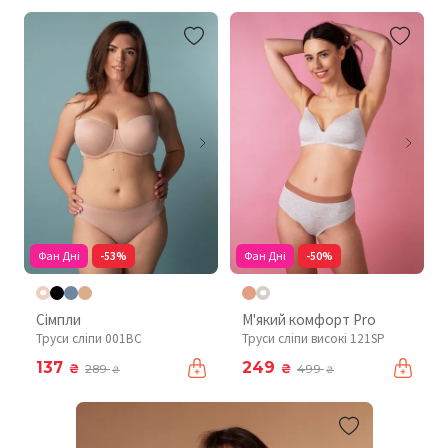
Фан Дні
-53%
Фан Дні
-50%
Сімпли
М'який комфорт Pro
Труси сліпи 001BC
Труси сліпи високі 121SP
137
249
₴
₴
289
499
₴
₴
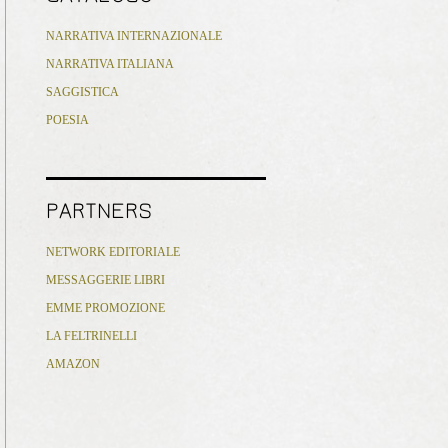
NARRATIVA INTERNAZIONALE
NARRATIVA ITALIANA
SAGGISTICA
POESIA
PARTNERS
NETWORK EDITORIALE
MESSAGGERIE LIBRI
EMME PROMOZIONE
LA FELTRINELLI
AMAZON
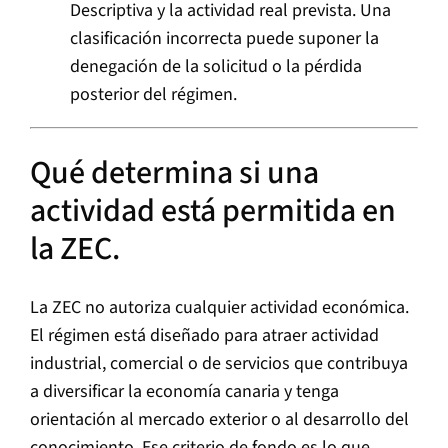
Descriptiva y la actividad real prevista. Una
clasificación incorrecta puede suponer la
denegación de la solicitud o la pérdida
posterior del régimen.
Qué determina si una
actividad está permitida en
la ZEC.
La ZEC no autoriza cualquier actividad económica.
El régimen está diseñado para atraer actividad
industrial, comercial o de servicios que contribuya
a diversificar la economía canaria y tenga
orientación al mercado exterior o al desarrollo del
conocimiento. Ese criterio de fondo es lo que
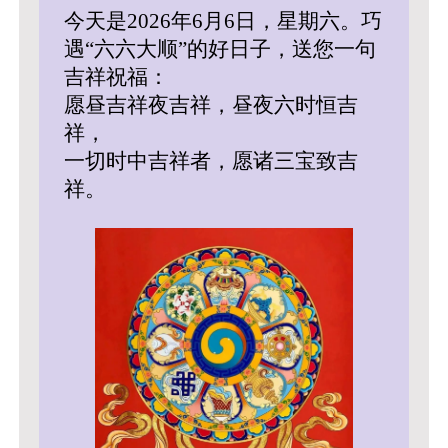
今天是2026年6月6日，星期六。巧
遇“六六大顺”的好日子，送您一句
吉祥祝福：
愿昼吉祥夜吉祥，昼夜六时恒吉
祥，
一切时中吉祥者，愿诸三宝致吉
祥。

* * *

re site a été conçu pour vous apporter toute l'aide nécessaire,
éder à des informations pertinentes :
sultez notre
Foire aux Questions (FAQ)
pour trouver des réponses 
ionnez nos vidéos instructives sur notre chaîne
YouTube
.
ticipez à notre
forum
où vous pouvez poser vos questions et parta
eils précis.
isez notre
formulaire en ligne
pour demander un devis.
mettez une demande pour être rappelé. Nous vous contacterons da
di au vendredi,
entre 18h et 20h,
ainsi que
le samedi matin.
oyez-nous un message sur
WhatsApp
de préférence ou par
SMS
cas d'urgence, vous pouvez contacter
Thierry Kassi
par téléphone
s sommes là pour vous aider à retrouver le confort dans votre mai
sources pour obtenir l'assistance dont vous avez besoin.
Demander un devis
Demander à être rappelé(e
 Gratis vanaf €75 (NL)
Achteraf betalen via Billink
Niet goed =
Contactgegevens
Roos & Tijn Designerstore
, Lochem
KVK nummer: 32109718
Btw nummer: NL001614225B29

* * *

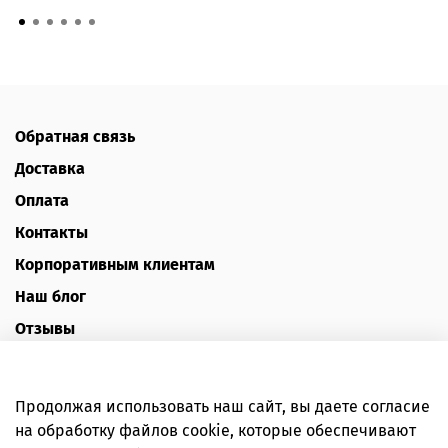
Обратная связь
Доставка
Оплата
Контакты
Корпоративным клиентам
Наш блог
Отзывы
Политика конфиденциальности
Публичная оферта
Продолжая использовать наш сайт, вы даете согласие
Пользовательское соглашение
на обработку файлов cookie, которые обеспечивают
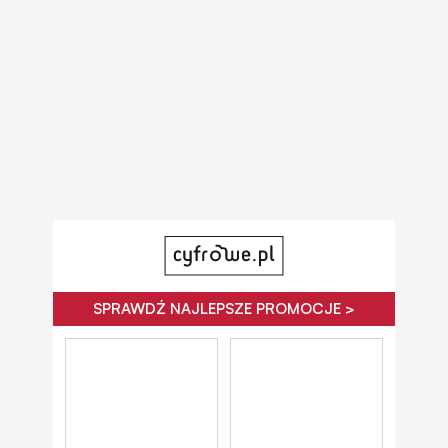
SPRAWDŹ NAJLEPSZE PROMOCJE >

» **What is expected**: If a line in the material above holds "actividad", copy it.

» **Completed exercise**:
Descriptiva y la actividad real prevista. Una
actividad está permitida en
La ZEC no autoriza cualquier actividad económica.
El régimen está diseñado para atraer actividad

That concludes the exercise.